If the periods had a rational ratio p/q where p and q have no common factors, then the motion repeats after q oscillations in X and p oscillations in Y.

The basic idea behind my argument is that for any irrational frequency ratio r say, there is a ratio p/q close to r, where p and q have no common factors and p and q are both large. And given any ratio p/q, you can always find another ratio p'/q' which is even closer to r, and with p' > p and q' > q.

So, with an arbitrarily small perturbation of the frequency ratio, the motion passes through an arbitrarily large number of different points on a line across the square. So this type of argument could be used to prove that the motion passes arbitrarily close to ANY point on the line.

I don't have Halliday and Resnick, but for physicsts (as opposed to mathematicians) the difference between "passes through every point" and "passes arbitrarily close to every point" is not of much practical significance, I think.

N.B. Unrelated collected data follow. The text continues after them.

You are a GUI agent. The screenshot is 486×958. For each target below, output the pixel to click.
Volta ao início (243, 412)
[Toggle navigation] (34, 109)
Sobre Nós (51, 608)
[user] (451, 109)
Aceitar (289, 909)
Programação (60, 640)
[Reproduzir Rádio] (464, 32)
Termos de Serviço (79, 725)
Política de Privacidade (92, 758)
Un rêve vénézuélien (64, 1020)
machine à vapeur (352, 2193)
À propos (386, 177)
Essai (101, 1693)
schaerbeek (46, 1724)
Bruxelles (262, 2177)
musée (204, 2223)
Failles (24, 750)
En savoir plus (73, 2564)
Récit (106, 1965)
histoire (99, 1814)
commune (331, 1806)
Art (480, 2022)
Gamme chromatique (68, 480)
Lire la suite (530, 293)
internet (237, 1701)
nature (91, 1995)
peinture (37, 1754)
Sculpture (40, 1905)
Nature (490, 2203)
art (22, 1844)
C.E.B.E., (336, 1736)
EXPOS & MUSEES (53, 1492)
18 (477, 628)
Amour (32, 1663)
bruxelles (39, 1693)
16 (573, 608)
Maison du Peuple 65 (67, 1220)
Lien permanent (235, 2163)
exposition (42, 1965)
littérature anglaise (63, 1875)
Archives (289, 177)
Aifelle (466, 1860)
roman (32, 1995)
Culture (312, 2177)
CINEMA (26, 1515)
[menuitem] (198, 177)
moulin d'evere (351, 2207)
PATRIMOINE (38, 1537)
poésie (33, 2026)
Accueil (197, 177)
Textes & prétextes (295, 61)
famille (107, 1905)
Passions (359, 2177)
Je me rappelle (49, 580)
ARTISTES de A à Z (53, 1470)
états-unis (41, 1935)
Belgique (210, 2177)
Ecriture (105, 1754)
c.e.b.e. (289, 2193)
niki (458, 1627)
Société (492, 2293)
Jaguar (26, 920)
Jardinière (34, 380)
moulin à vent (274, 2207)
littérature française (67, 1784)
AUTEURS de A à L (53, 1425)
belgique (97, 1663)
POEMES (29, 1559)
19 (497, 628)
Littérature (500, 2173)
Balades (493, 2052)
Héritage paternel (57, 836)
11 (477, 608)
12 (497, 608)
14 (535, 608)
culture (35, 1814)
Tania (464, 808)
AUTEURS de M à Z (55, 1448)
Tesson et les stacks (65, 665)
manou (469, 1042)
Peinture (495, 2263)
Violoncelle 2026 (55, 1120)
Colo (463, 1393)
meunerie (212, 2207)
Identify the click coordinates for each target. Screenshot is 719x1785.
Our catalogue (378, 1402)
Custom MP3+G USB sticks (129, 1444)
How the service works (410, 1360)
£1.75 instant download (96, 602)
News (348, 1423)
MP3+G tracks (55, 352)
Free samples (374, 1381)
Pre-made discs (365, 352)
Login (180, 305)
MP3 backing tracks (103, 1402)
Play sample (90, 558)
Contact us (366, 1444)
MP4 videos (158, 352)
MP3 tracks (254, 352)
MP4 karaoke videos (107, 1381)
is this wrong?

If the periods had a rational ratio p/q where p and q have no common factors, then the motion repeats after q oscillations in X and p oscillations in Y.

The basic idea behind my argument is that for any irrational frequency ratio r say, there is a ratio p/q close to r, where p and q have no common factors and p and q are both large. And given any ratio p/q, you can always find another ratio p'/q' which is even closer to r, and with p' > p and q' > q.

So, with an arbitrarily small perturbation of the frequency ratio, the motion passes through an arbitrarily large number of different points on a line across the square. So this type of argument could be used to prove that the motion passes arbitrarily close to ANY point on the line.

I don't have Halliday and Resnick, but for physicsts (as opposed to mathematicians) the difference between "passes through every point" and "passes arbitrarily close to every point" is not of much practical significance, I think.
Well, if it were a case where the measure oif points the particle does not pass through was zero, then one could say the particle passes through every point. But in this case, exactly the opposite is true. The measure of points the particle does not pass through is the same as the measure of the whole rectangle. The particle passes through almost no point of the rectangle.

In such a case, should a book ask for a proof that the particle passes through every point of the rectangle without any qualifications? I think it's a simple case of mistake on the part of the authors. Thanks.